[Stored data]
┄┄┄┄┄┄

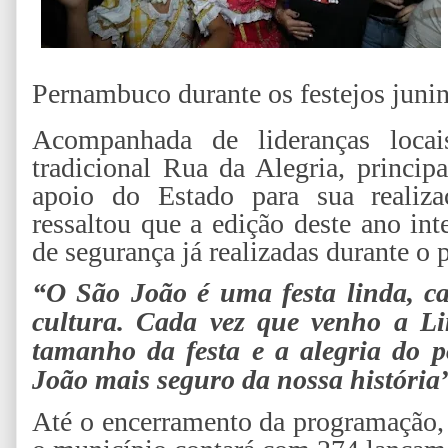
Pernambuco durante os festejos junin
Acompanhada de lideranças locai
tradicional Rua da Alegria, princip
apoio do Estado para sua realiza
ressaltou que a edição deste ano in
de segurança já realizadas durante o 
“O São João é uma festa linda, ca
cultura. Cada vez que venho a L
tamanho da festa e a alegria do p
João mais seguro da nossa história
Até o encerramento da programação, 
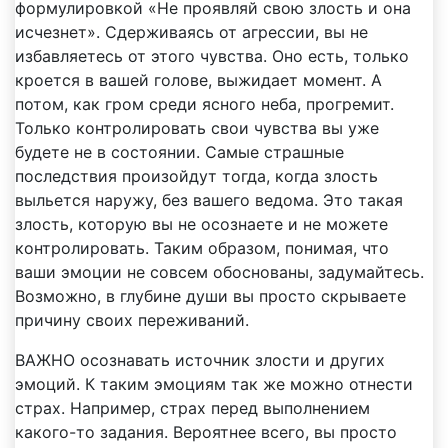
формулировкой «Не проявляй свою злость и она
исчезнет». Сдерживаясь от агрессии, вы не
избавляетесь от этого чувства. Оно есть, только
кроется в вашей голове, выжидает момент. А
потом, как гром среди ясного неба, прогремит.
Только контролировать свои чувства вы уже
будете не в состоянии. Самые страшные
последствия произойдут тогда, когда злость
выльется наружу, без вашего ведома. Это такая
злость, которую вы не осознаете и не можете
контролировать. Таким образом, понимая, что
ваши эмоции не совсем обоснованы, задумайтесь.
Возможно, в глубине души вы просто скрываете
причину своих переживаний.
ВАЖНО осознавать источник злости и других
эмоций. К таким эмоциям так же можно отнести
страх. Например, страх перед выполнением
какого-то задания. Вероятнее всего, вы просто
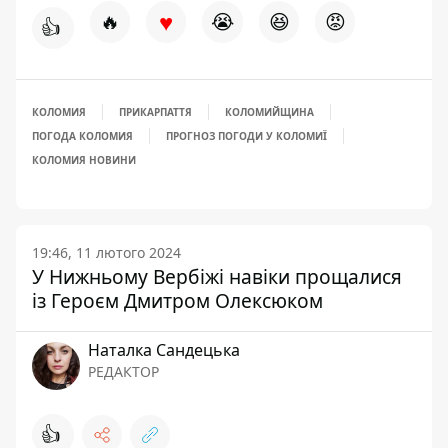
♥
🔥
😭
😆
😡
👍
КОЛОМИЯ
ПРИКАРПАТТЯ
КОЛОМИЙЩИНА
ПОГОДА КОЛОМИЯ
ПРОГНОЗ ПОГОДИ У КОЛОМИЇ
КОЛОМИЯ НОВИНИ
19:46, 11 лютого 2024
У Нижньому Вербіжі навіки прощалися
із Героєм Дмитром Олексюком
Наталка Сандецька
РЕДАКТОР
👍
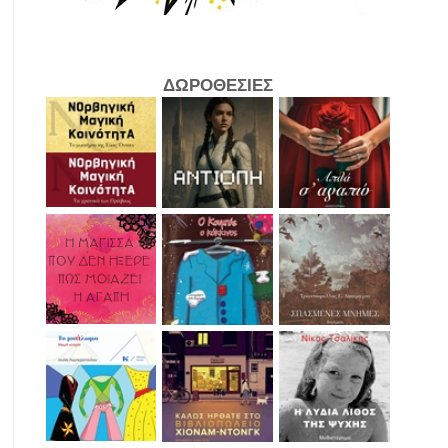
ΔΩΡΟΘΕΣΙΕΣ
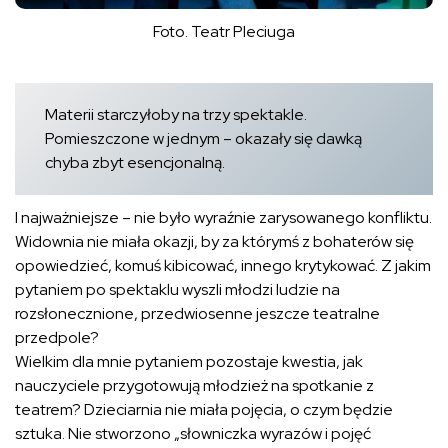
Foto. Teatr Pleciuga
Materii starczyłoby na trzy spektakle.
Pomieszczone w jednym – okazały się dawką
chyba zbyt esencjonalną.
I najważniejsze – nie było wyraźnie zarysowanego konfliktu.
Widownia nie miała okazji, by za którymś z bohaterów się
opowiedzieć, komuś kibicować, innego krytykować. Z jakim
pytaniem po spektaklu wyszli młodzi ludzie na
rozsłonecznione, przedwiosenne jeszcze teatralne
przedpole?
Wielkim dla mnie pytaniem pozostaje kwestia, jak
nauczyciele przygotowują młodzież na spotkanie z
teatrem? Dzieciarnia nie miała pojęcia, o czym będzie
sztuka. Nie stworzono „słowniczka wyrazów i pojęć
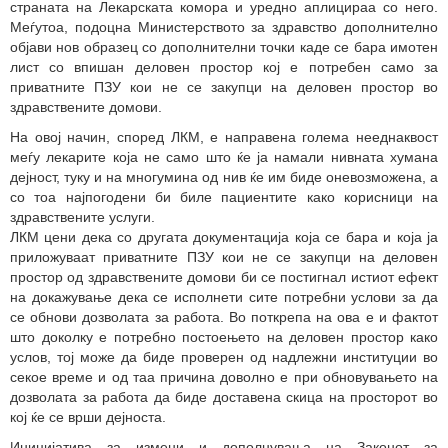
страната на Лекарската комора и уредно аплицираа со него.
Меѓутоа, подоцна Министерството за здравство дополнително
објави нов образец со дополнителни точки каде се бара имотен
лист со впишан деловен простор кој е потребен само за
приватните ПЗУ кои не се закупци на деловен простор во
здравствените домови.
На овој начин, според ЛКМ, е направена голема нееднаквост
меѓу лекарите која не само што ќе ја намали нивната хумана
дејност, туку и на многумина од нив ќе им биде оневозможена, а
со тоа најпогодени би биле пациентите како корисници на
здравствените услуги.
ЛКМ цени дека со другата документација која се бара и која ја
приложуваат приватните ПЗУ кои не се закупци на деловен
простор од здравствените домови би се постигнал истиот ефект
на докажување дека се исполнети сите потребни услови за да
се обнови дозволата за работа. Во поткрепа на ова е и фактот
што доколку е потребно постоењето на деловен простор како
услов, тој може да биде проверен од надлежни институции во
секое време и од таа причина доволно е при обновувањето на
дозволата за работа да биде доставена скица на просторот во
кој ќе се врши дејноста.
Иницијатива за измени и дополнувања на Законот за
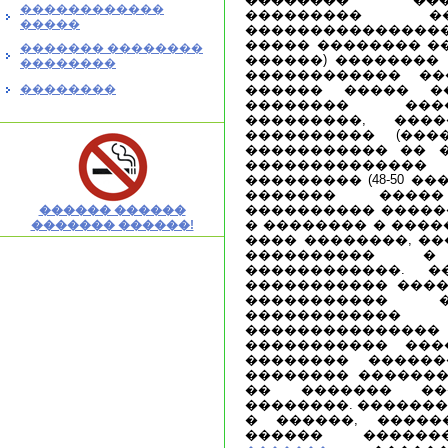
������������
��������� 
�����
��������������
����� �������� �
������� ��������
������) �������� 
��������
������������ ��
��������
������ ����� �
�������� ���
���������, ���
���������� (���
����������� �� 
������������
��������� (48-50 ��
������� ����
���������� �����
������ ������
� �������� � ����
������� ������!
���� ��������, ��
���������� �
������������. �
����������� ����
����������� 
������������
���������������
����������� ���
�������� ������
�������� �������
�� ������� ��
��������. �������
� ������, �����
������ ����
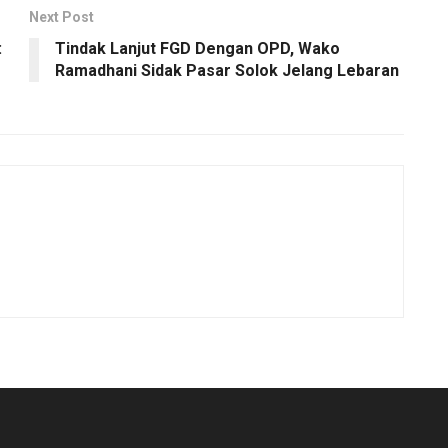
Next Post
:
Tindak Lanjut FGD Dengan OPD, Wako
Ramadhani Sidak Pasar Solok Jelang Lebaran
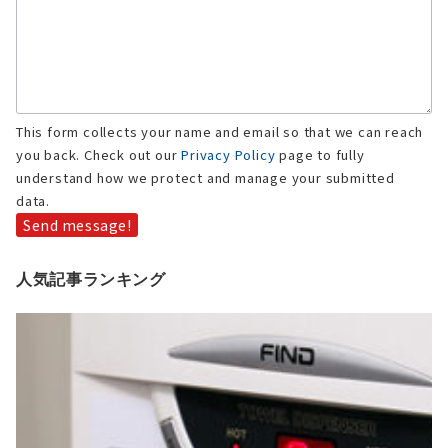
This form collects your name and email so that we can reach
you back. Check out our
Privacy Policy
page to fully
understand how we protect and manage your submitted
data.
Send message!
人気記事ランキング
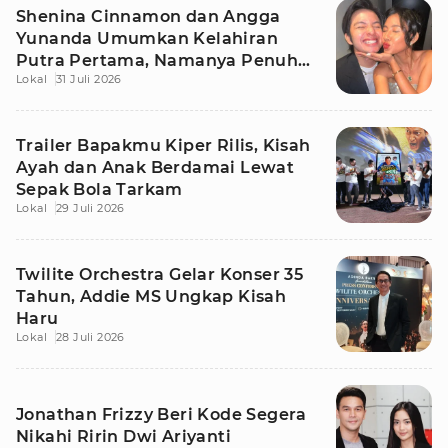
Shenina Cinnamon dan Angga
Yunanda Umumkan Kelahiran
Putra Pertama, Namanya Penuh
Lokal
31 Juli 2026
Makna
Trailer Bapakmu Kiper Rilis, Kisah
Ayah dan Anak Berdamai Lewat
Sepak Bola Tarkam
Lokal
29 Juli 2026
Twilite Orchestra Gelar Konser 35
Tahun, Addie MS Ungkap Kisah
Haru
Lokal
28 Juli 2026
Jonathan Frizzy Beri Kode Segera
Nikahi Ririn Dwi Ariyanti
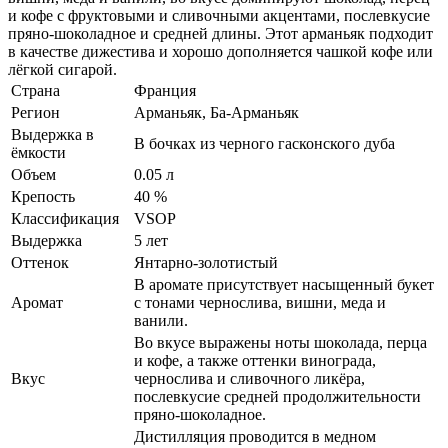
и кофе с фруктовыми и сливочными акцентами, послевкусие
пряно-шоколадное и средней длины. Этот арманьяк подходит
в качестве дижестива и хорошо дополняется чашкой кофе или
лёгкой сигарой.
Страна
Франция
Регион
Арманьяк, Ба-Арманьяк
Выдержка в
В бочках из черного гасконского дуба
ёмкости
Объем
0.05 л
Крепость
40 %
Классификация
VSOP
Выдержка
5 лет
Оттенок
Янтарно-золотистый
В аромате присутствует насыщенный букет
Аромат
с тонами чернослива, вишни, меда и
ванили.
Во вкусе выражены ноты шоколада, перца
и кофе, а также оттенки винограда,
Вкус
чернослива и сливочного ликёра,
послевкусие средней продолжительности
пряно-шоколадное.
Дистилляция проводится в медном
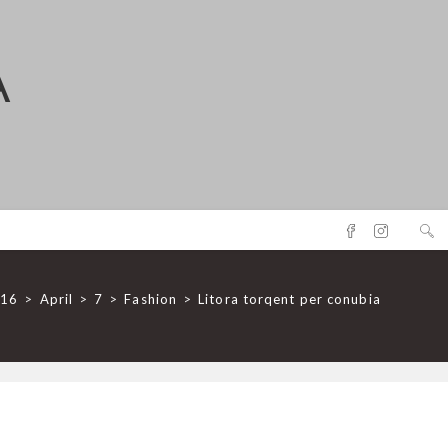
A
016
>
April
>
7
>
Fashion
>
Litora torqent per conubia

┄┄┄┄┄┄

Task to complete: What you give back must be the data above, reproduced exactly and free of pictures.

Output for this task:
Pernambuco durante os festejos junin
Acompanhada de lideranças locai
tradicional Rua da Alegria, princip
apoio do Estado para sua realiza
ressaltou que a edição deste ano in
de segurança já realizadas durante o 
“O São João é uma festa linda, ca
cultura. Cada vez que venho a L
tamanho da festa e a alegria do p
João mais seguro da nossa história
Até o encerramento da programação, 
формулировкой «Не проявляй свою злость и она
исчезнет». Сдерживаясь от агрессии, вы не
избавляетесь от этого чувства. Оно есть, только
кроется в вашей голове, выжидает момент. А
потом, как гром среди ясного неба, прогремит.
Только контролировать свои чувства вы уже
будете не в состоянии. Самые страшные
последствия произойдут тогда, когда злость
выльется наружу, без вашего ведома. Это такая
злость, которую вы не осознаете и не можете
контролировать. Таким образом, понимая, что
ваши эмоции не совсем обоснованы, задумайтесь.
Возможно, в глубине души вы просто скрываете
причину своих переживаний.
ВАЖНО осознавать источник злости и других
эмоций. К таким эмоциям так же можно отнести
страх. Например, страх перед выполнением
какого-то задания. Вероятнее всего, вы просто
♥
🔥
😭
😆
😡
👍
КОЛОМИЯ
ПРИКАРПАТТЯ
КОЛОМИЙЩИНА
ПОГОДА КОЛОМИЯ
ПРОГНОЗ ПОГОДИ У КОЛОМИЇ
КОЛОМИЯ НОВИНИ
19:46, 11 лютого 2024
У Нижньому Вербіжі навіки прощалися
із Героєм Дмитром Олексюком
Наталка Сандецька
РЕДАКТОР
👍
ΔΩΡΟΘΕΣΙΕΣ
Foto. Teatr Pleciuga
Materii starczyłoby na trzy spektakle.
Pomieszczone w jednym – okazały się dawką
chyba zbyt esencjonalną.
I najważniejsze – nie było wyraźnie zarysowanego konfliktu.
Widownia nie miała okazji, by za którymś z bohaterów się
opowiedzieć, komuś kibicować, innego krytykować. Z jakim
pytaniem po spektaklu wyszli młodzi ludzie na
rozsłonecznione, przedwiosenne jeszcze teatralne
przedpole?
Wielkim dla mnie pytaniem pozostaje kwestia, jak
nauczyciele przygotowują młodzież na spotkanie z
teatrem? Dzieciarnia nie miała pojęcia, o czym będzie
sztuka. Nie stworzono „słowniczka wyrazów i pojęć
страната на Лекарската комора и уредно аплицираа со него.
Меѓутоа, подоцна Министерството за здравство дополнително
објави нов образец со дополнителни точки каде се бара имотен
лист со впишан деловен простор кој е потребен само за
приватните ПЗУ кои не се закупци на деловен простор во
здравствените домови.
На овој начин, според ЛКМ, е направена голема нееднаквост
меѓу лекарите која не само што ќе ја намали нивната хумана
дејност, туку и на многумина од нив ќе им биде оневозможена, а
со тоа најпогодени би биле пациентите како корисници на
здравствените услуги.
ЛКМ цени дека со другата документација која се бара и која ја
приложуваат приватните ПЗУ кои не се закупци на деловен
простор од здравствените домови би се постигнал истиот ефект
на докажување дека се исполнети сите потребни услови за да
се обнови дозволата за работа. Во поткрепа на ова е и фактот
што доколку е потребно постоењето на деловен простор како
услов, тој може да биде проверен од надлежни институции во
секое време и од таа причина доволно е при обновувањето на
дозволата за работа да биде доставена скица на просторот во
кој ќе се врши дејноста.
Иницијатива за измени и дополнувања на Законот за
������������
��������� 
�����
��������������
����� �������� �
������� ��������
������) �������� 
��������
������������ ��
��������
������ ����� �
�������� ���
���������, ���
���������� (���
����������� �� 
������������
��������� (48-50 ��
������� ����
���������� �����
������ ������
� �������� � ����
������� ������!
���� ��������, ��
���������� �
������������. �
����������� ����
����������� 
������������
���������������
����������� ���
�������� ������
�������� �������
�� ������� ��
��������. �������
� ������, �����
������ ����
Next Post
:
Tindak Lanjut FGD Dengan OPD, Wako
Ramadhani Sidak Pasar Solok Jelang Lebaran
This form collects your name and email so that we can reach
you back. Check out our
Privacy Policy
page to fully
understand how we protect and manage your submitted
data.
Send message!
人気記事ランキング
Shenina Cinnamon dan Angga
Yunanda Umumkan Kelahiran
Putra Pertama, Namanya Penuh
Lokal
31 Juli 2026
Makna
Trailer Bapakmu Kiper Rilis, Kisah
Ayah dan Anak Berdamai Lewat
Sepak Bola Tarkam
Lokal
29 Juli 2026
Twilite Orchestra Gelar Konser 35
Tahun, Addie MS Ungkap Kisah
Haru
Lokal
28 Juli 2026
Jonathan Frizzy Beri Kode Segera
Nikahi Ririn Dwi Ariyanti
и кофе с фруктовыми и сливочными акцентами, послевкусие
пряно-шоколадное и средней длины. Этот арманьяк подходит
в качестве дижестива и хорошо дополняется чашкой кофе или
лёгкой сигарой.
Страна
Франция
Регион
Арманьяк, Ба-Арманьяк
Выдержка в
В бочках из черного гасконского дуба
ёмкости
Объем
0.05 л
Крепость
40 %
Классификация
VSOP
Выдержка
5 лет
Оттенок
Янтарно-золотистый
В аромате присутствует насыщенный букет
Аромат
с тонами чернослива, вишни, меда и
ванили.
Во вкусе выражены ноты шоколада, перца
и кофе, а также оттенки винограда,
Вкус
чернослива и сливочного ликёра,
послевкусие средней продолжительности
пряно-шоколадное.
Дистилляция проводится в медном
A
016
>
April
>
7
>
Fashion
>
Litora torqent per conubia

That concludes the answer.